Erwin Rommel
Rommels Tod
Im Oktober 1944 gab das NS-Regime bekannt, Generalfeldmarschall Erwin Rommel sei an einem Herzschlag verstorben. In Wahrheit hatte Hitler Rommel zum Selbstmord gezwungen. Das aber musste geheim bleiben, denn das Regime wollte auf den Mythos Rommel nicht verzichten.
Von Thomas Fischer
Eine Zyankali-Kapsel für Hitlers Lieblingsgeneral
Schon in den Wochen vor seinem Tod habe der Vater gegenüber der Familie von Todesängsten gesprochen, berichtet Manfred Rommel, der Sohn des Feldmarschalls, in Interviews nach dem Krieg.
Nachdem Erwin Rommel wiederholt Mitglieder der Gestapo auf dem Grundstück gesichtet hätte, habe er das Haus der Familie in Herrlingen, wo sich Rommel von seiner schweren Verletzung, die er an der Westfront erlitten hat, erholte, sogar bewachen lassen.

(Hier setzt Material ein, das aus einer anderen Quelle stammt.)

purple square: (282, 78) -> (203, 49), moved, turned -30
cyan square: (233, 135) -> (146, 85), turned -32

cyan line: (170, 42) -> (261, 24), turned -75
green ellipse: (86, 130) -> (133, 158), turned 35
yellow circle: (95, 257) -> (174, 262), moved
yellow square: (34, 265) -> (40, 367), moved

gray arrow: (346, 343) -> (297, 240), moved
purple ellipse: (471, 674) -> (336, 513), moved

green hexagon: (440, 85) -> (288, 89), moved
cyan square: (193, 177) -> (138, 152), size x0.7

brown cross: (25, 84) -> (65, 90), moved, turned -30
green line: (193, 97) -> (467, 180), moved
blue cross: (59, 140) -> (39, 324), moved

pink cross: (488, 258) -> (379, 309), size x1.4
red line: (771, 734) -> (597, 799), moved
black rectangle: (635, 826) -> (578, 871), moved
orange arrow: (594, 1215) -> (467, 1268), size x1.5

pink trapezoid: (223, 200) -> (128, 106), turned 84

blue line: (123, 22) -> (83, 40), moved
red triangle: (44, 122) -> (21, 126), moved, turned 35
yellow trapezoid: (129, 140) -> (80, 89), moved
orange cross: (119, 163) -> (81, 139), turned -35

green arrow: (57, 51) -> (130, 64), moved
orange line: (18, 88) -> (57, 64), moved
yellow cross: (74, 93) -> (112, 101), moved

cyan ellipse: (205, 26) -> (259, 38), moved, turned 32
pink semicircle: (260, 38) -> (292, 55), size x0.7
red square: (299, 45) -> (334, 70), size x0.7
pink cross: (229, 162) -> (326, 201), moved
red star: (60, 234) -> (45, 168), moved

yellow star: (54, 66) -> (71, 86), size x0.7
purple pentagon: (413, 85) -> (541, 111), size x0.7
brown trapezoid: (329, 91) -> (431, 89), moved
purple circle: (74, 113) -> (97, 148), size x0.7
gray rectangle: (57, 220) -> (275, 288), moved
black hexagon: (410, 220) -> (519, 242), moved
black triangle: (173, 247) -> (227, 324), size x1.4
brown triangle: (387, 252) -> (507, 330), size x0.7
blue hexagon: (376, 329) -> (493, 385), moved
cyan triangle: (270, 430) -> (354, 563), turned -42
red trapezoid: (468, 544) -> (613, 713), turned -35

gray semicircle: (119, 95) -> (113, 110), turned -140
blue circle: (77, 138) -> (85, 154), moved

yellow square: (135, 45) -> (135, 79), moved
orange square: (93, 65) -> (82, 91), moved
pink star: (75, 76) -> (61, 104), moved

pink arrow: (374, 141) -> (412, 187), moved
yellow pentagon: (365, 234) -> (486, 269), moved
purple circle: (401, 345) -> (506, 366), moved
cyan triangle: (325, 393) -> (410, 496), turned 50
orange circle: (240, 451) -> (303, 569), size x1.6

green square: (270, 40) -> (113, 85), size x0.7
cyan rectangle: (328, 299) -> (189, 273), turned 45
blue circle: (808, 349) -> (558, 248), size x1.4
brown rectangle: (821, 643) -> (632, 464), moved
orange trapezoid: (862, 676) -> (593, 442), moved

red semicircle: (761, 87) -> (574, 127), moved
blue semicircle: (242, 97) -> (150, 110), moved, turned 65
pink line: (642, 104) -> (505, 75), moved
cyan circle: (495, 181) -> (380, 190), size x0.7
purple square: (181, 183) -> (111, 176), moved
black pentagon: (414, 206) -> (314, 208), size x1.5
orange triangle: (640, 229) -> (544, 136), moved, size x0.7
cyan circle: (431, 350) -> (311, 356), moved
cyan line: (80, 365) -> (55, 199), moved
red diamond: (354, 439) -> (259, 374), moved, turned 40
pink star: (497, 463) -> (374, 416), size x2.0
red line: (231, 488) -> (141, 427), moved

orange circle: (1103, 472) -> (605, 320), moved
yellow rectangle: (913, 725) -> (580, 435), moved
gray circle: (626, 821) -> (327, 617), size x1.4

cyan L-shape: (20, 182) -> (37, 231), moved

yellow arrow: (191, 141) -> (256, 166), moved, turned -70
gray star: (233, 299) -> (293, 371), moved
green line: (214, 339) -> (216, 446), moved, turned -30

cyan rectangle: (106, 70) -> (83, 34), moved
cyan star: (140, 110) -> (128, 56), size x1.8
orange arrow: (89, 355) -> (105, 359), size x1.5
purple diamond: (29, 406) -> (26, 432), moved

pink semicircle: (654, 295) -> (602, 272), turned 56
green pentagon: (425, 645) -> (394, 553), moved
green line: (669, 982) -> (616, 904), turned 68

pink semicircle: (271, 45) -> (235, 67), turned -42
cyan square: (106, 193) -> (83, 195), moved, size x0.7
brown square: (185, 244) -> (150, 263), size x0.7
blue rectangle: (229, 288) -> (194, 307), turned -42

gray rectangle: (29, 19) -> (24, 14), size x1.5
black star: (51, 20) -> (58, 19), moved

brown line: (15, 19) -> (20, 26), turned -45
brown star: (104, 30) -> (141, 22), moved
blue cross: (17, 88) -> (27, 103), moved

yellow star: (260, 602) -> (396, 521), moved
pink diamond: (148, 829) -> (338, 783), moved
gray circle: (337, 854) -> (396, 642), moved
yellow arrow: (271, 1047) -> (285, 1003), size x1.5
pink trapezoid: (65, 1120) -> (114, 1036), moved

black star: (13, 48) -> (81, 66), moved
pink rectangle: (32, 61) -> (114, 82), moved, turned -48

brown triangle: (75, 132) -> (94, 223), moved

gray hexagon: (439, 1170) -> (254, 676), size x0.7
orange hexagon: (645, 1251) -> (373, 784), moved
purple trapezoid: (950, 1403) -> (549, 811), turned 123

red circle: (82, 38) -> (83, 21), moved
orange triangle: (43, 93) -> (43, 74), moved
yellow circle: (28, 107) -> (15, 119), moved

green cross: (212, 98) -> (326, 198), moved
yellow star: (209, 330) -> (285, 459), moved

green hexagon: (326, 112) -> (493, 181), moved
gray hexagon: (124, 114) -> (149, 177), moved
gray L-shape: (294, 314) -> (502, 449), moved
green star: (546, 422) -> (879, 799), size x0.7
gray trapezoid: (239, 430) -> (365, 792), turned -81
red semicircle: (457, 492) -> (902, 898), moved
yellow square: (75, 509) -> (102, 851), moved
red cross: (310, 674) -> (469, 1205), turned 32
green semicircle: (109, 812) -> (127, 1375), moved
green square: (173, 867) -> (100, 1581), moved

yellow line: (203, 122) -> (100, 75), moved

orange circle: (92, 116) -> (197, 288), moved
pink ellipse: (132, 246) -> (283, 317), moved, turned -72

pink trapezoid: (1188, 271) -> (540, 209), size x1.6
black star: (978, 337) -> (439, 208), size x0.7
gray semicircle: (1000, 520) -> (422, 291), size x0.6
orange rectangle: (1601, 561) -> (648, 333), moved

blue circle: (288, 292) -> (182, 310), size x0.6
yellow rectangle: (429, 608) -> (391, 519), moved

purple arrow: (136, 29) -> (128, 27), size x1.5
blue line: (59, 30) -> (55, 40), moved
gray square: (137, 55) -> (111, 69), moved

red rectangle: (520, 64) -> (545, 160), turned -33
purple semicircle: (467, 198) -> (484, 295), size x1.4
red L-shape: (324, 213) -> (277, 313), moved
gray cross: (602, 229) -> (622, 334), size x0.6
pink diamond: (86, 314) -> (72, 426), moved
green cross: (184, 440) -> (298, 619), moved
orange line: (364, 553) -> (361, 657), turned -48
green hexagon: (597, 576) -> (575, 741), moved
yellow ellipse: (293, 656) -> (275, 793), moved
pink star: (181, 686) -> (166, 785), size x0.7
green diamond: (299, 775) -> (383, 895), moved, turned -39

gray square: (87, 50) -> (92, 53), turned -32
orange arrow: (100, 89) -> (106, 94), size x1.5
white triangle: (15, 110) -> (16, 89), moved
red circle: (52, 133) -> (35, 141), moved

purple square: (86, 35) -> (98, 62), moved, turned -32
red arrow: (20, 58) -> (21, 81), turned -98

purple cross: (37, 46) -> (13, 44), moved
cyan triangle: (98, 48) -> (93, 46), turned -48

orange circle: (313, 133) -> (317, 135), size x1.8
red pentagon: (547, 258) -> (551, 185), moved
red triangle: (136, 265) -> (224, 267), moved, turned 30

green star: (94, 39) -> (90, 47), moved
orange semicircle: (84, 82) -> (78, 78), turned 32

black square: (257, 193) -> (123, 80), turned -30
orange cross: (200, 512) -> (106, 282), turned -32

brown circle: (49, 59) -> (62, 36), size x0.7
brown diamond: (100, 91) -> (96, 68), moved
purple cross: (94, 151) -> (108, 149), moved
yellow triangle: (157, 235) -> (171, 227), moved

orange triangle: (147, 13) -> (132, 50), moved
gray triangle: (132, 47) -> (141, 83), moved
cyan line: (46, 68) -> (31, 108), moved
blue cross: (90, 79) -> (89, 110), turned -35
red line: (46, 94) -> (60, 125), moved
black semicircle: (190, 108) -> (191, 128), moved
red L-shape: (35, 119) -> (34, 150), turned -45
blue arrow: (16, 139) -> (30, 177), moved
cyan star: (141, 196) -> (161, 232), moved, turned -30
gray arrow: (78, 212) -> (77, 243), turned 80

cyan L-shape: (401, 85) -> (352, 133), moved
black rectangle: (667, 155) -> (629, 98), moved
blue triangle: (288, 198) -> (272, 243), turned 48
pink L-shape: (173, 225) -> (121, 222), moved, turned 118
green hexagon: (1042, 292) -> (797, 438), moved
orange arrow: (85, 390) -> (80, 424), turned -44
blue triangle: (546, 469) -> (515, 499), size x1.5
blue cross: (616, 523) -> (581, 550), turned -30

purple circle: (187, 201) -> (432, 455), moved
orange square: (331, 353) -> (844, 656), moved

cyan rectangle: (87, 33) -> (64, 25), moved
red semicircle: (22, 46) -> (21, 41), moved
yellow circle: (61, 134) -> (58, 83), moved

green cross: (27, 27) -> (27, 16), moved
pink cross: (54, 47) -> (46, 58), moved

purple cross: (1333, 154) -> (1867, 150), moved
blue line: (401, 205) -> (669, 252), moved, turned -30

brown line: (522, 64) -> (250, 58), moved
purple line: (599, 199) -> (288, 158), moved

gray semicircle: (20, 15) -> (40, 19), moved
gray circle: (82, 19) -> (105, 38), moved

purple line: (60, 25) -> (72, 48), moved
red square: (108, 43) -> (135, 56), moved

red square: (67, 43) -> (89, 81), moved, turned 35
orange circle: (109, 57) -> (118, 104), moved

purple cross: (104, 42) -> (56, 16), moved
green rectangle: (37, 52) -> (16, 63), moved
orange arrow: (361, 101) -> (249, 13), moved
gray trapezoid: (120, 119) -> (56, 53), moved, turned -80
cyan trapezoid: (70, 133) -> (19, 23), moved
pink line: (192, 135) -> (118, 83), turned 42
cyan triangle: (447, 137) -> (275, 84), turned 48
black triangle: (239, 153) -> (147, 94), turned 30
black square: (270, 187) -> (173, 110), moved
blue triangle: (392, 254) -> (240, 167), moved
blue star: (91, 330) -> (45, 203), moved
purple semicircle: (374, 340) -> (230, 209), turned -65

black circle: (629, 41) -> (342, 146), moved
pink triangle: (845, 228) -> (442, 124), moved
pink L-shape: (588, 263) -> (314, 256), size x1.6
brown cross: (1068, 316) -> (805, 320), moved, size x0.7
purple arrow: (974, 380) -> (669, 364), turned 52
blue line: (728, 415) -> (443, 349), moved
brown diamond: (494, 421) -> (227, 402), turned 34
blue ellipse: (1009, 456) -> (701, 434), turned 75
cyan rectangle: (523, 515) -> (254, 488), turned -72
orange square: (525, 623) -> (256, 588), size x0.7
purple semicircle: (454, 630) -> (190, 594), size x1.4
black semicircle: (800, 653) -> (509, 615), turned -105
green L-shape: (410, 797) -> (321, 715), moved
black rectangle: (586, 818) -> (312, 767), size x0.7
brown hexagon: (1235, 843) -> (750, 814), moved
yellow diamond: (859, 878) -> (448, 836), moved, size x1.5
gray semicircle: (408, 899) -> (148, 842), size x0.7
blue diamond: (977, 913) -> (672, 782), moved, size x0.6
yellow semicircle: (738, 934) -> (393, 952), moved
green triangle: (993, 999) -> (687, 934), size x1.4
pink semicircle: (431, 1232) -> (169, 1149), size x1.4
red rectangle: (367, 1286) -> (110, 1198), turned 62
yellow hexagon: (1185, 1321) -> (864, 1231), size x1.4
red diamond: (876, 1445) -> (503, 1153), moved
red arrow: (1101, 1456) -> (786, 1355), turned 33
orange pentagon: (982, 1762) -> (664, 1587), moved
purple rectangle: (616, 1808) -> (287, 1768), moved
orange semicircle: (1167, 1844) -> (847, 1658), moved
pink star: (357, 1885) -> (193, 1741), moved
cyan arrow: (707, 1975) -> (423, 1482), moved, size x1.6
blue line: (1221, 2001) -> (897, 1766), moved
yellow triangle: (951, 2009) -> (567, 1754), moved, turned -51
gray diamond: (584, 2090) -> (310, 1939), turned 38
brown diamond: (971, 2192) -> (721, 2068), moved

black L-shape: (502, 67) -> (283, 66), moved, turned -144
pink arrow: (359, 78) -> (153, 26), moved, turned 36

14. Oktober 1944: Zwei Generale aus dem Führerhauptquartier – Hitlers Chefadjutant Wilhelm Burgdorf und der Chef für Ehrenangelegenheiten im Heerespersonalamt Ernst Maisel – sind bei Rommel in Herrlingen angemeldet.
Viele Menschen in Ulm geben Rommel das letzte Geleit – der "Führer" fehlt
Nach späteren Verhörprotokollen soll Burgdorf das Protokoll eines Verhörs mit von Hofacker, einem der am Attentat Beteiligten, dabeigehabt haben. Von Hofacker belastet Rommel darin schwer. Auch Maisel gibt später zu Protokoll, dass Rommel, konfrontiert mit der Aussage von Hofackers, geantwortet habe: "Ich habe mich vergessen und ich werde die Konsequenzen ziehen."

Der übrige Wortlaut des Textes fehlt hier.